Metabolomics offers a unique perspective on biological states by quantitatively measuring intracellular metabolites. As an integral branch of systems biology, it aims to analyze and interpret the comprehensive set of metabolites within organisms. Utilizing core technologies such as mass spectrometry (MS) and nuclear magnetic resonance (NMR), precise measurements and comparisons of metabolite fluctuations under various conditions are possible, enhancing our understanding of disease mechanisms and metabolic pathways.
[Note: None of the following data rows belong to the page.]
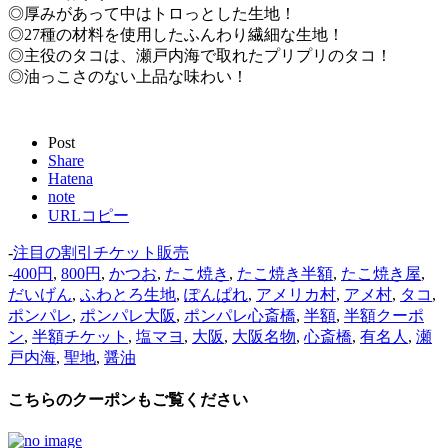
◎厚みがあって中はトロっとした生地！
◎27種の材料を使用したふんわり繊細な生地！
◎主役のタコは、瀬戸内海で取れたプリプリのタコ！
◎油っこさのない上品な味わい！
Post
Share
Hatena
note
URLコピー
-
注目の割引チケット販売
-
400円
,
800円
,
かつお
,
たこ焼き
,
たこ焼き半額
,
たこ焼き屋
,
だいげん
,
ふわとろ生地
,
ぽんぱれ
,
アメリカ村
,
アメ村
,
タコ
,
ポンパレ
,
ポンパレ大阪
,
ポンパレ心斎橋
,
半額
,
半額クーポ
ン
,
半額チケット
,
塩マヨ
,
大阪
,
大阪名物
,
心斎橋
,
有名人
,
瀬
戸内海
,
聖地
,
醤油
こちらのクーポンもご覧ください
Advances in technology, particularly the development of high-throughput gene knockout technologies like the CRISPR-Cas9 system, now allow for detailed investigations into the influence of genes on cellular metabolism.

 

High-throughput gene knockout technology enables the simultaneous knockout of hundreds or thousands of genes across diverse cell types and biological models. This technology facilitates the rapid creation of numerous gene knockout cell lines, enabling systematic analyses of gene functions and networks. Integrating metabolomics with MS, researchers can assess the changes in metabolite composition and abundance in cells or tissues following the knockout of specific metabolic genes, examining their effects on metabolic pathways and how genes regulate cellular metabolism at a genome-wide level. For example, the knockout of particular metabolic genes may result in observable alterations in specific cellular metabolites, elucidating their roles in metabolic pathways.

 

MtoZ Biolabs employs a high-resolution metabolomics analysis platform in conjunction with high-throughput gene knockout techniques to offer comprehensive solutions from gene knockout to metabolomics analysis. Our optimized CRISPR/Cas9 system achieves targeted gene modifications, including single and multiple gene knockouts, frameshift mutations, and large sequence deletions in various cell types such as human and mouse cell lines, primary cells, immune cells, and iPS cells. Post-knockout, the metabolites from cultured KO cells are extracted and analyzed using advanced platforms like high-resolution liquid chromatography-mass spectrometry (LC-MS, GC-MS) and NMR, identifying metabolite types and quantifying changes to elucidate the effects of specific knockout genes on metabolic networks.

 

Service Advantages

1. Knockout Efficiency Guarantee

Optimized CRISPR/Cas9 system, over 80% target knockout efficiency at 70%; after gene knockout, we use Sanger sequencing and deep proteomics technology to double-verify the knockout efficiency, double guaranteeing the authenticity of the data.

 

2. Comprehensive Metabolomics Analysis Platform

Equipped with state-of-the-art sample pre-processing instruments and HPLC coupled with high-resolution MS (Orbitrap Exploris 240 & Orbitrap Exploris 480 with FAIMS Pro), our platform supports efficient metabolite extraction, qualitative and quantitative analyses.

 

3. Short Project Cycle

Before conducting gene knockout experiments, we analyze the necessity and expression of genes in different cells to ensure the feasibility of the experiment and reduce the risk of experimental failure; and there is no need for gRNA validation for customers' targets in pre-experiments, greatly shortening the project cycle.

 

4. One-Stop Service

With extensive omics service experience and skilled technical staff, MtoZ Biolabs customizes optimal project plans based on client needs, managing all aspects from sample receipt to project reporting.

 

Case Study

The solute carrier OCTN1 (SLC22A4) functions as an independent transporter, but its key physiological substrates remain unidentified. To explore OCTN1's physiological role, researchers developed OCTN1 gene knockout (octn1 ( -/- )) mice and conducted metabolomics analysis to detect substrates in vivo. The study found a deficiency of the potent natural antioxidant guanine in the blood and organs of octn1 ( -/- ) mice, highlighting OCTN1's crucial role in maintaining guanine levels in vivo and intestines, potentially crucial for preventing intestinal tissue damage and offering a novel approach to diagnosing inflammatory bowel diseases.